Work instruction => Scan the records below for the word "çözümler". Copy each line where it appears.

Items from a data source

↓

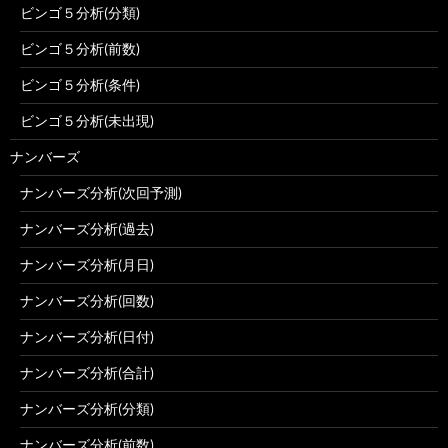
ビンゴ５分析(分類)
ビンゴ５分析(前数)
ビンゴ５分析(条件)
ビンゴ５分析(未出現)
ナンバーズ
ナンバーズ分析(次回予測)
ナンバーズ分析(過去)
ナンバーズ分析(月日)
ナンバーズ分析(回数)
ナンバーズ分析(日付)
ナンバーズ分析(合計)
ナンバーズ分析(分類)
ナンバーズ分析(前数)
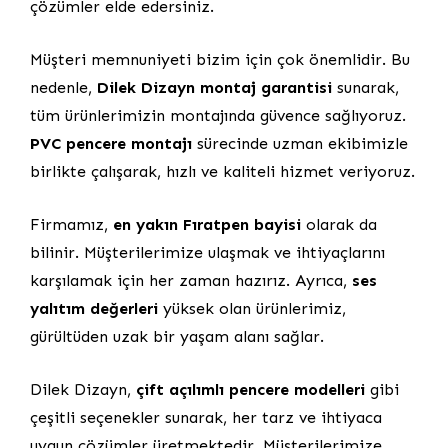
çözümler elde edersiniz.
Müşteri memnuniyeti bizim için çok önemlidir. Bu
nedenle,
Dilek Dizayn montaj garantisi
sunarak,
tüm ürünlerimizin montajında güvence sağlıyoruz.
PVC pencere montajı
sürecinde uzman ekibimizle
birlikte çalışarak, hızlı ve kaliteli hizmet veriyoruz.
Firmamız,
en yakın Fıratpen bayisi
olarak da
bilinir. Müşterilerimize ulaşmak ve ihtiyaçlarını
karşılamak için her zaman hazırız. Ayrıca,
ses
yalıtım değerleri
yüksek olan ürünlerimiz,
gürültüden uzak bir yaşam alanı sağlar.
Dilek Dizayn,
çift açılımlı pencere modelleri
gibi
çeşitli seçenekler sunarak, her tarz ve ihtiyaca
uygun çözümler üretmektedir. Müşterilerimize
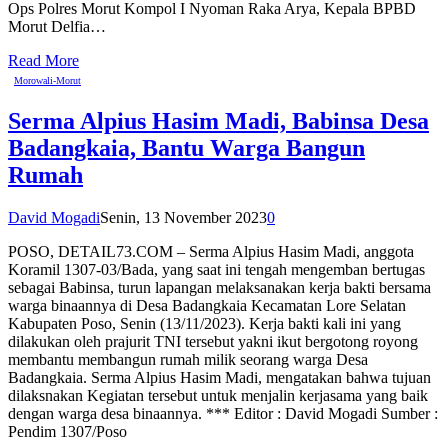
Ops Polres Morut Kompol I Nyoman Raka Arya, Kepala BPBD
Morut Delfia…
Read More
Morowali-Morut
Serma Alpius Hasim Madi, Babinsa Desa
Badangkaia, Bantu Warga Bangun
Rumah
David Mogadi
Senin, 13 November 2023
0
POSO, DETAIL73.COM – Serma Alpius Hasim Madi, anggota
Koramil 1307-03/Bada, yang saat ini tengah mengemban bertugas
sebagai Babinsa, turun lapangan melaksanakan kerja bakti bersama
warga binaannya di Desa Badangkaia Kecamatan Lore Selatan
Kabupaten Poso, Senin (13/11/2023). Kerja bakti kali ini yang
dilakukan oleh prajurit TNI tersebut yakni ikut bergotong royong
membantu membangun rumah milik seorang warga Desa
Badangkaia. Serma Alpius Hasim Madi, mengatakan bahwa tujuan
dilaksnakan Kegiatan tersebut untuk menjalin kerjasama yang baik
dengan warga desa binaannya. *** Editor : David Mogadi Sumber :
Pendim 1307/Poso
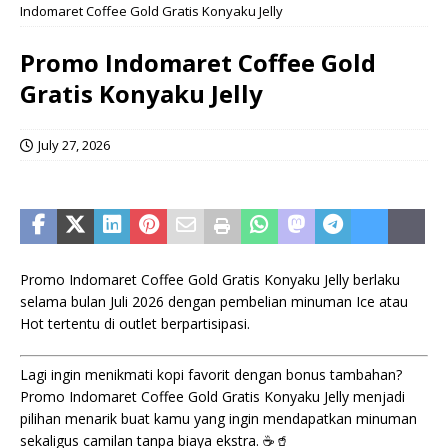
Indomaret Coffee Gold Gratis Konyaku Jelly
Promo Indomaret Coffee Gold
Gratis Konyaku Jelly
July 27, 2026
Promo Indomaret Coffee Gold Gratis Konyaku Jelly berlaku
selama bulan Juli 2026 dengan pembelian minuman Ice atau
Hot tertentu di outlet berpartisipasi.
Lagi ingin menikmati kopi favorit dengan bonus tambahan?
Promo Indomaret Coffee Gold Gratis Konyaku Jelly menjadi
pilihan menarik buat kamu yang ingin mendapatkan minuman
sekaligus camilan tanpa biaya ekstra. ☕🥤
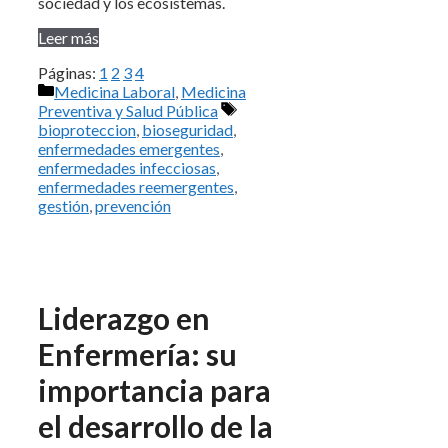
sociedad y los ecosistemas.
Leer más
Páginas:
1
2
3
4
Categorías
Medicina Laboral
,
Medicina
Etiquetas
Preventiva y Salud Pública
bioproteccion
,
bioseguridad
,
enfermedades emergentes
,
enfermedades infecciosas
,
enfermedades reemergentes
,
gestión
,
prevención
Liderazgo en
Enfermería: su
importancia para
el desarrollo de la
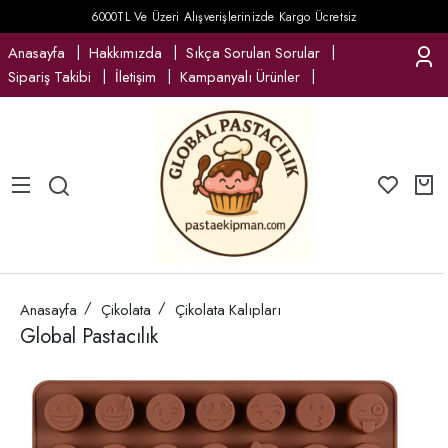
6000TL Ve Üzeri Alışverişlerinizde Kargo Ücretsiz
Anasayfa
Hakkımızda
Sıkça Sorulan Sorular
Sipariş Takibi
İletişim
Kampanyalı Ürünler
Anasayfa
Çikolata
Çikolata Kalıpları
Global Pastacılık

↑

Written solution =>
çözümler elde edersiniz.
uygun çözümler üretmektedir. Müşterilerimize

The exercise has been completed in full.